Open-vocabulary Semantic Segmentation
https://mendelxu.github.io/SAN/
MIT License
307 stars 28 forks source link

what's the difference between prepare_voc_sem_seg.py processed and before? #48

Closed ChunmengLiu1 closed 8 months ago

ChunmengLiu1 commented 8 months ago

Hi! Sorry for bothering you again. Does prepare_voc_sem_seg.py process the data any differently than before? It looks like they changed the value of the tag. Is this due to not calculating the background class during testing? Thank you!

ChunmengLiu1 commented 8 months ago

Another problem is: you don't use pre-trained model in the training stage. So you just train side adapter network during the train step? After that, you use frozen CLIP to infer? I want to know that how you used the frozen CLIP in the train and infer stage. Thanks for your response!

MendelXu commented 8 months ago

Hi! Sorry for bothering you again. Does prepare_voc_sem_seg.py process the data any differently than before? It looks like they changed the value of the tag. Is this due to not calculating the background class during testing? Thank you!

The main difference is:

MendelXu commented 8 months ago

Another problem is: you don't use pre-trained model in the training stage. So you just train side adapter network during the train step? After that, you use frozen CLIP to infer? I want to know that how you used the frozen CLIP in the train and infer stage. Thanks for your response!

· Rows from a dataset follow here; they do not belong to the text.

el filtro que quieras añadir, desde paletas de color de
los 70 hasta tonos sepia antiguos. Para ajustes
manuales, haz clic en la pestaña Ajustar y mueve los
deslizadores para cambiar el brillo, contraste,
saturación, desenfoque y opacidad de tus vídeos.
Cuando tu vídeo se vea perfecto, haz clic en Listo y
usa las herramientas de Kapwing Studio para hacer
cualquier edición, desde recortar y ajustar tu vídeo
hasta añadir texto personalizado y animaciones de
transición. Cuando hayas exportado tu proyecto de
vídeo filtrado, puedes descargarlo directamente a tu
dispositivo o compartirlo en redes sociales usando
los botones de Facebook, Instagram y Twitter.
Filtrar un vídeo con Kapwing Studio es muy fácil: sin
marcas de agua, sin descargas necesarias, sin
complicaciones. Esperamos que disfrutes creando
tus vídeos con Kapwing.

There are two part in the model, a clip model and a side adapter. The CLIP model always loads pretrained weights while the side adapter is randomly initialized.

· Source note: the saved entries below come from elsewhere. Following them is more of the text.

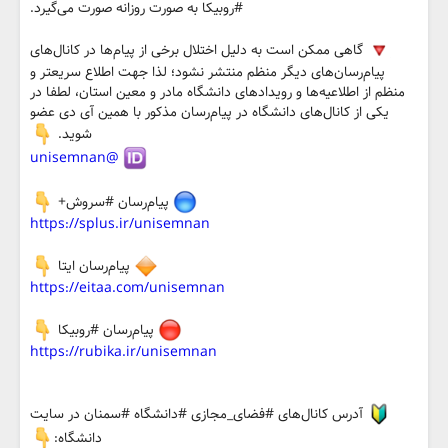
#روبیکا به صورت روزانه صورت می‌گیرد.
گاهی ممکن است به دلیل اختلال برخی از پیام‌ها در کانال‌های
پیام‌رسان‌های دیگر منظم منتشر نشود؛ لذا جهت اطلاع سریعتر و
منظم از اطلاعیه‌ها و رویدادهای دانشگاه مادر و معین استان، لطفا در
یکی از کانال‌های دانشگاه در پیام‌رسان مذکور با همین آی دی عضو
شوید.
@unisemnan
پیام‌رسان #سروش+
https://splus.ir/unisemnan
پيام‌رسان ایتا
https://eitaa.com/unisemnan
پيام‌رسان #روبیکا
https://rubika.ir/unisemnan
آدرس کانال‌های #فضای_مجازی #دانشگاه #سمنان در سایت
دانشگاه:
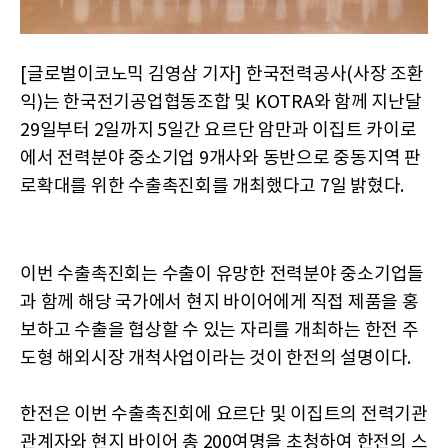
[글로벌이코노믹 김영삼 기자] 한국전력공사(사장 조환
익)는 한국전기공업협동조합 및 KOTRA와 함께 지난달
29일부터 2일까지 5일간 요르단 암만과 이집트 카이로
에서 전력분야 중소기업 9개사와 동반으로 중동지역 판
로확대를 위한 수출촉진회를 개최했다고 7일 밝혔다.
이번 수출촉진회는 수출이 유망한 전력분야 중소기업들
과 함께 해당 국가에서 현지 바이어에게 직접 제품을 홍
보하고 수출을 협상할 수 있는 자리를 개최하는 한전 주
도형 해외시장 개척사업이라는 것이 한전의 설명이다.
한전은 이번 수출촉진회에 요르단 및 이집트의 전력기관
관계자와 현지 바이어 총 200여명을 초청하여 한전의 스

ChunmengLiu1 commented 8 months ago

Hi! Sorry for bothering you again. Does prepare_voc_sem_seg.py process the data any differently than before? It looks like they changed the value of the tag. Is this due to not calculating the background class during testing? Thank you!

The main difference is:

* All class ids are 1 lower.

* Background class id is converted to 255, which is ignored label during training and testing.

Got it! Thanks!

ChunmengLiu1 commented 8 months ago

Another problem is: you don't use pre-trained model in the training stage. So you just train side adapter network during the train step? After that, you use frozen CLIP to infer? I want to know that how you used the frozen CLIP in the train and infer stage. Thanks for your response!

There are two part in the model, a clip model and a side adapter. The CLIP model always loads pretrained weights while the side adapter is randomly initialized.

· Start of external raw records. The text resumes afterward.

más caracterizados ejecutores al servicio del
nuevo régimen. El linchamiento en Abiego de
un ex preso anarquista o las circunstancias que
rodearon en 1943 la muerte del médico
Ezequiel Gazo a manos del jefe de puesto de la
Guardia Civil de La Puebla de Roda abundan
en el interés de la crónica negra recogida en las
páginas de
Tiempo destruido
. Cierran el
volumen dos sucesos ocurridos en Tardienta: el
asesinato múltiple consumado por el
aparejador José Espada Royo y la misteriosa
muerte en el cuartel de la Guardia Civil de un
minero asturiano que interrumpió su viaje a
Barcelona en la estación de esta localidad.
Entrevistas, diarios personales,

But I see this information:WARNING:timm.models._builder:No pretrained configuration specified for vit_tiny_patch16_224_in21k model. Using a default. Please add a config to the model pretrained_cfg registry or pass explicitly. No checkpoint found. Initializing model from scratch Is this because I didn't use pretrained weights in side adapter or CLIP model? And, I don't download the CLIP pretrained weights. Is it download automatically?Where is the position? Thanks!

MendelXu commented 8 months ago

Yes, it is becuase you didn't use pretrained weights for side adapter. CLIP pretrained weights is downloaded automatically by setting https://github.com/MendelXu/SAN/blob/81a9a2bd79d433292d46cfa0597caea5005e0116/san/model/san.py#L102

ChunmengLiu1 commented 8 months ago

Yes, it is becuase you didn't use pretrained weights for side adapter. CLIP pretrained weights is downloaded automatically by setting

https://github.com/MendelXu/SAN/blob/81a9a2bd79d433292d46cfa0597caea5005e0116/san/model/san.py#L102

Thank you for your help! And I find the pretrained weights at /home/user/.cache/clip/ViT-B-16.pt. Happy new year!